柯子凡約了心上人中午一塊兒吃飯,讓女方等自己顯然很不合適,他就是過來跟笙簫打聲招呼,寒暄了幾句就打算離開,笙簫怎會誤他的事?爽快地衝他揮了揮爪子,然後就目送他腳步匆匆地離去。

剛收回打量的視線,耳邊就響起了一道鄙視的嗤笑聲,用腳趾頭想也知道是誰發出的,也知道她在鄙視什麼,笙簫一轉眼對上了曾虹飛極為鄙視的眼神。

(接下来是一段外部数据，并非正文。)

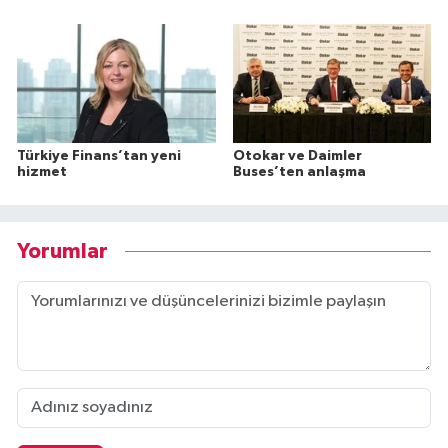
Türkiye Finans’tan yeni
Otokar ve Daimler
hizmet
Buses’ten anlaşma
Yorumlar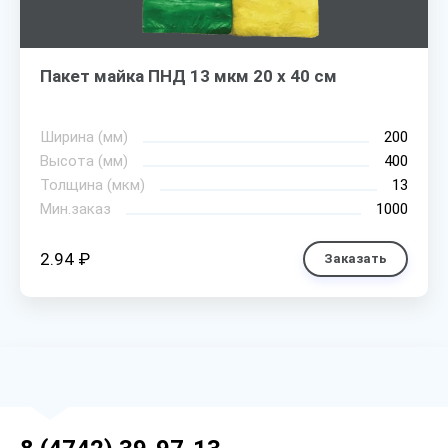
Пакет майка ПНД 13 мкм 20 х 40 см
Ширина (мм)
200
Высота (мм)
400
Толщина (мкм)
13
Мин.заказ
1000
2.94 ₽
Заказать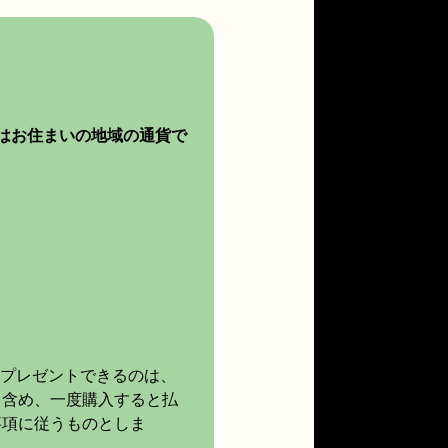
はお住まいの地域の通貨で
。プレゼントできるのは、
も含め、一度購入すると払
事項に従うものとしま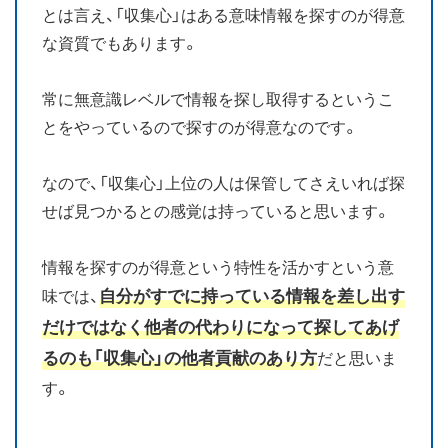
とは言え、「収集心」はある意味情報を探すのが得意
な資質でもあります。
常に無意識レベルで情報を探し取得するというこ
とをやっているので探すのが得意なのです。
なので、「収集心」上位の人は保管してさえいれば探
せば見つかるとの感覚は持っていると思います。
情報を探すのが得意という特性を活かすという意
自分がすでに持っている情報を差し出す
味では、
だけではなく他者の代わりになって探してあげ
るのも「収集心」の他者貢献のあり方
だと思いま
す。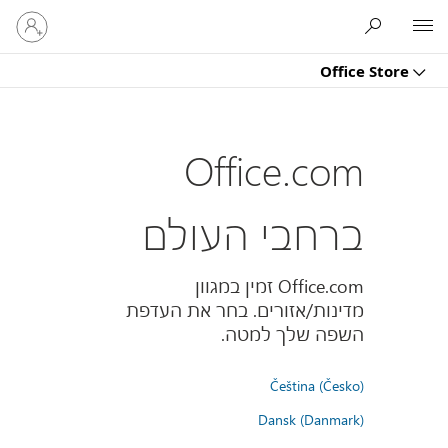
היכנס
Microsoft
לחשבון
שלך
Office Store
Office.com
ברחבי העולם
Office.com זמין במגוון
מדינות/אזורים. בחר את העדפת
השפה שלך למטה.
Čeština (Česko)
Dansk (Danmark)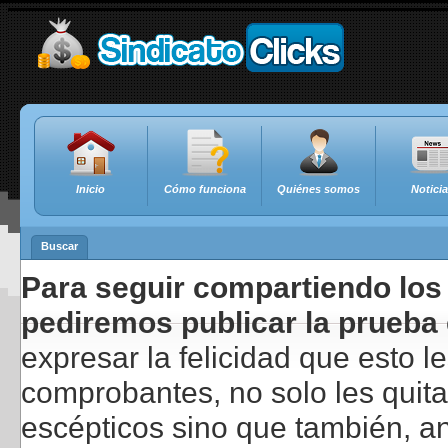
Inicio
Cómo funciona
Quiénes somos
Notici
Buscar
Para seguir compartiendo los 
pediremos publicar la prueba 
expresar la felicidad que esto 
comprobantes, no solo les quita
escépticos sino que también, a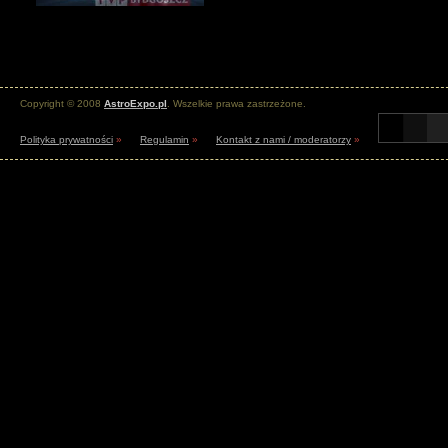
Copyright © 2008
AstroExpo.pl
. Wszelkie prawa zastrzeżone.
Polityka prywatności
»
Regulamin
»
Kontakt z nami / moderatorzy
»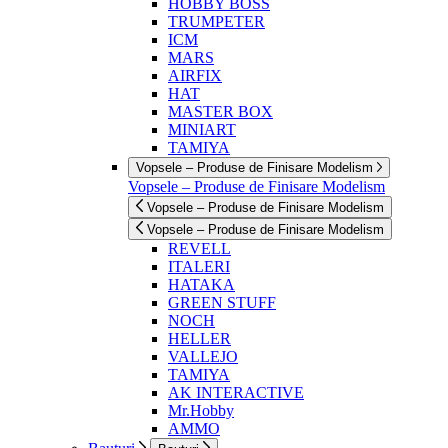
HOBBY BOSS
TRUMPETER
ICM
MARS
AIRFIX
HAT
MASTER BOX
MINIART
TAMIYA
Vopsele – Produse de Finisare Modelism
Vopsele – Produse de Finisare Modelism
Vopsele – Produse de Finisare Modelism
Vopsele – Produse de Finisare Modelism
REVELL
ITALERI
HATAKA
GREEN STUFF
NOCH
HELLER
VALLEJO
TAMIYA
AK INTERACTIVE
Mr.Hobby
AMMO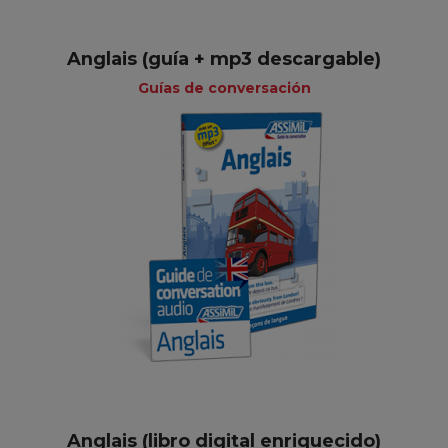
Anglais (guía + mp3 descargable)
Guías de conversación
Anglais (libro digital enriquecido)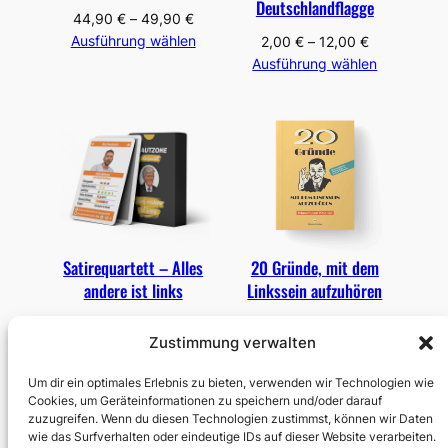
e
Deutschlandflagge
44,90
€
–
49,90
€
Ausführung wählen
2,00
€
–
12,00
€
Ausführung wählen
Satirequartett – Alles
20 Gründe, mit dem
andere ist links
Linkssein aufzuhören
10,00
€
10,00
€
–
15,00
€
Zustimmung verwalten
Ausführung wählen
In den Warenkorb
Um dir ein optimales Erlebnis zu bieten, verwenden wir Technologien wie
Cookies, um Geräteinformationen zu speichern und/oder darauf
zuzugreifen. Wenn du diesen Technologien zustimmst, können wir Daten
wie das Surfverhalten oder eindeutige IDs auf dieser Website verarbeiten.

見她看向自己,曾虹飛諷笑道:“顧笙簫,這柯子凡真是你大學同班同學?”

笙簫心累地嘆了嘆氣,白嫩的小臉擺出一副極為無辜的神色:“我要不要給你看一看我們班以前集體活動的照片?”

“照片就算了吧,我只是比較佩服你這雙眼睛,認不出剛見過幾面的陌生人我能理解,但你居然連自己大學同班同學都認不出……”

曾虹飛毫不掩飾自己的嘲諷,豔麗的紅唇上下翻動吐槽。

笙簫無辜極了,一邊走一邊絮絮叨叨地辯解:“這又不能怪我,我臉盲是天生的,何況柯子凡大學期間又沒什麼存在感,我只知道我們班上有人叫這麼個名字,但印象中好像幾乎沒見過對方,不管我怎麼想都想不起見過這麼一張臉。”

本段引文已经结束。